A company is facing an unlimited fine after human waste and body fluids which should have been incinerated were discovered on a North-East roadside.

Truckloads of waste, including human tissue some of which was five months' old, were discovered at truck stops on Tyneside.

Authorities were alerted after blood began seeping onto the roadside at one truck stop in Newcastle.

Yesterday, the Environment Agency revealed that Eurocare Environmental Services - based in Newcastle - had pleaded guilty to 10 charges of contravening the Environment Protection Act 1990 at a hearing before magistrates in Wrexham.

The charges relate to the keeping and disposing of controlled, clinical waste at a number of locations in Birmingham and Wrexham, as well as incidents on Tyneside.

Several counts relate to the storage of clinical waste while others concern incidents when ''poisonous, noxious and polluting matter'' flowed into a tributary of the River Dee in north Wales.

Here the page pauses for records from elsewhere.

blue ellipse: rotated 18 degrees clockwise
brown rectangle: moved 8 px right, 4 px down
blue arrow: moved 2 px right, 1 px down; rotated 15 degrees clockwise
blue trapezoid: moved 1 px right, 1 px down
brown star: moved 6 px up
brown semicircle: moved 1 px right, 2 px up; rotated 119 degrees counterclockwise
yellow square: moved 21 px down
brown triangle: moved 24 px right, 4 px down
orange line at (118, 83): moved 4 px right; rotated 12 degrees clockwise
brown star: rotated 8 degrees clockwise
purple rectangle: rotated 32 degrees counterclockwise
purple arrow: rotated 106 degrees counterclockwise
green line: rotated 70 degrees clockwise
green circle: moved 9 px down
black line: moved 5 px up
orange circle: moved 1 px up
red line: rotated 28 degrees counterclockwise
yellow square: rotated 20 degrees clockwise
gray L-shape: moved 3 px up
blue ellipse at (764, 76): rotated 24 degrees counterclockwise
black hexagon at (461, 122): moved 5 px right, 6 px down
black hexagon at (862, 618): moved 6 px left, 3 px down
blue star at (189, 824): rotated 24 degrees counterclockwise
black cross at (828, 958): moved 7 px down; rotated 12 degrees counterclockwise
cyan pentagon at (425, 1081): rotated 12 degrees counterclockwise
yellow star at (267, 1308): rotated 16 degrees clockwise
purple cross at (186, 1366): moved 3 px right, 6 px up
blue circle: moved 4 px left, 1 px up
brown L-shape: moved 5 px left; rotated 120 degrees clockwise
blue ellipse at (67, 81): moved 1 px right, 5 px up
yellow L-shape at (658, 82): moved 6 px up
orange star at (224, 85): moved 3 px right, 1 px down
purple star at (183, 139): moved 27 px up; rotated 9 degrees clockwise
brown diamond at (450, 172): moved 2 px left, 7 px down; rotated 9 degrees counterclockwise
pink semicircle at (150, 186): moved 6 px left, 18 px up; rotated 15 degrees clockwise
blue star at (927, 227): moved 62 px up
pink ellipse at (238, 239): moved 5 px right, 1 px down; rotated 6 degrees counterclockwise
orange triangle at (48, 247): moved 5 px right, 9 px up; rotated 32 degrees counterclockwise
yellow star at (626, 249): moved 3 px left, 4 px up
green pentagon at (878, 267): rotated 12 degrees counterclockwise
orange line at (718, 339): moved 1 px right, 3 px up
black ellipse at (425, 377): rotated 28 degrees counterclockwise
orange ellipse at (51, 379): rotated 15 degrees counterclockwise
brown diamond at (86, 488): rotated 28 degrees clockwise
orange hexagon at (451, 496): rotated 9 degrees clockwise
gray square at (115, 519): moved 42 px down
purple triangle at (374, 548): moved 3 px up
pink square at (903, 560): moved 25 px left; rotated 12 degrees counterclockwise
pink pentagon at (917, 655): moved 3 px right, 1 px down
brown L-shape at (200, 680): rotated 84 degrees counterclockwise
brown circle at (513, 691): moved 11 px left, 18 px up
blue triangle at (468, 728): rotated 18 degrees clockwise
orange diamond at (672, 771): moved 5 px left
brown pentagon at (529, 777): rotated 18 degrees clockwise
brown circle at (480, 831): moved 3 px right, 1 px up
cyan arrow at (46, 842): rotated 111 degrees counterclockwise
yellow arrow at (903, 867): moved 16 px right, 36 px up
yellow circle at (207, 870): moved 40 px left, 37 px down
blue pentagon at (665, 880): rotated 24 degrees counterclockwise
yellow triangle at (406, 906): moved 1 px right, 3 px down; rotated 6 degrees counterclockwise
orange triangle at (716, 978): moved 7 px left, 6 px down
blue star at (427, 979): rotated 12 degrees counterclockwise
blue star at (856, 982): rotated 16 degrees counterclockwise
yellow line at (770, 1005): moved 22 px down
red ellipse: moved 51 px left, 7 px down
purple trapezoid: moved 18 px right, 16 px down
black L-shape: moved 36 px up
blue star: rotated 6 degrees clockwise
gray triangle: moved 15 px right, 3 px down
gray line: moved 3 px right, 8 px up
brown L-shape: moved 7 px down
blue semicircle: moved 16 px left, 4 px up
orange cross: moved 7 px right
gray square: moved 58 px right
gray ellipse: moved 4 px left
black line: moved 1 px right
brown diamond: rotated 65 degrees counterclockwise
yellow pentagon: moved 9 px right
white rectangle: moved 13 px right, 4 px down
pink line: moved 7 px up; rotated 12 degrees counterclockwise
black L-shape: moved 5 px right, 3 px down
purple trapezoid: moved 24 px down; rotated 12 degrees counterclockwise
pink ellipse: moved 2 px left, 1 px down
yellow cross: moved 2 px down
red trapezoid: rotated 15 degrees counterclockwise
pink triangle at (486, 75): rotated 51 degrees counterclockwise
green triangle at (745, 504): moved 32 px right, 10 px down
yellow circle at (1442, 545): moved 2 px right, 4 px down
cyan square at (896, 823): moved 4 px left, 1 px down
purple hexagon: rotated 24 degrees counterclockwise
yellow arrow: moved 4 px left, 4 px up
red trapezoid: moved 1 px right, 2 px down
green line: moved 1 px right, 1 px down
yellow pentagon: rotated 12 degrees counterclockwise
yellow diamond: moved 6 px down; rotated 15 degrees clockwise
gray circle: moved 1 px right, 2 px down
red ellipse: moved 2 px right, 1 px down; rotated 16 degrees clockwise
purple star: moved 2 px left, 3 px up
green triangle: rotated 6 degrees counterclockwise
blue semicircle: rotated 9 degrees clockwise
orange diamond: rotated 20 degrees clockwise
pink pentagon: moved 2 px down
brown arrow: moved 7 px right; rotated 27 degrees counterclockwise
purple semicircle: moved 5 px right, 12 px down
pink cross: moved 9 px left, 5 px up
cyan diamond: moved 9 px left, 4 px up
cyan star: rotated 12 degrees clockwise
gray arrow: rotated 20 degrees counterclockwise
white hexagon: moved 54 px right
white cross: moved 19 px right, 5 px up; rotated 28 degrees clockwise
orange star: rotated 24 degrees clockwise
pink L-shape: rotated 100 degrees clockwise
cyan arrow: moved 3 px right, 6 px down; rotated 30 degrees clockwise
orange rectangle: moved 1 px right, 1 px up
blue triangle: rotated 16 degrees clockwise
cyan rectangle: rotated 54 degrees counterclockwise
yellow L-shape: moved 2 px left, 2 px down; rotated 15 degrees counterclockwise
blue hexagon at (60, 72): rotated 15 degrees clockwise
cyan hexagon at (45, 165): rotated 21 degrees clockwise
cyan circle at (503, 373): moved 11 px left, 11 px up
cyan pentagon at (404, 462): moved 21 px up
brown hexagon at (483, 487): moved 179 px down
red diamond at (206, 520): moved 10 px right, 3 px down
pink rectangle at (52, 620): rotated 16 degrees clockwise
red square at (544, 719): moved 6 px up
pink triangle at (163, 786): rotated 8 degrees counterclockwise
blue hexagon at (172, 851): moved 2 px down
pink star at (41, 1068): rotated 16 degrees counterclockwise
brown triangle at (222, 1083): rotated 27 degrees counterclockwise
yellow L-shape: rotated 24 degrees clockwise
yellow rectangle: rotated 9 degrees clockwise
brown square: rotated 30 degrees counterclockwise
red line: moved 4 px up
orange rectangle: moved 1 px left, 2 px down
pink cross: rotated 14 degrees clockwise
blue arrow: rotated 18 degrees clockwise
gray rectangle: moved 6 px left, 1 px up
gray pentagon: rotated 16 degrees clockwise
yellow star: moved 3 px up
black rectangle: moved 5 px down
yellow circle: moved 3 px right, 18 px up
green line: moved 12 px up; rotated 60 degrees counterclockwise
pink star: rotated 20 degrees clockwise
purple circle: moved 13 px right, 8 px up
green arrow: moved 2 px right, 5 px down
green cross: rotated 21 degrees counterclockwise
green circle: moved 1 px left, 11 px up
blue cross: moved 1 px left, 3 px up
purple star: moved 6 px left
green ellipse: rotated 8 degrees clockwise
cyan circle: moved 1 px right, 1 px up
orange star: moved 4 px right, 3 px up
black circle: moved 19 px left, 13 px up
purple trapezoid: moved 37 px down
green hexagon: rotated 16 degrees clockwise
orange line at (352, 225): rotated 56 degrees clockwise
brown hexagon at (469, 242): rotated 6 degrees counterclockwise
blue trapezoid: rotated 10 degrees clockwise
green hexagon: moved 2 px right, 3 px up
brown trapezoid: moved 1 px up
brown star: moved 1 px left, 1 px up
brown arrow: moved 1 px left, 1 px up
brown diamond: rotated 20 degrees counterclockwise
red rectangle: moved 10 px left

In others, the company admitted the unauthorised dumping of clinical waste on land near Chester as well as fraudulently obtaining licences to dispose of waste.

Eurocare Environmental Services is one of the country's leading waste management firms, disposing of 45,000 tonnes of hospital waste each year.

It is also the largest ''non-burn'' disposal operator in Europe and operates in the north-east of England, central and north-east Scotland and the Irish Republic.

The case at Chester Crown Court is against the firm rather than its directors.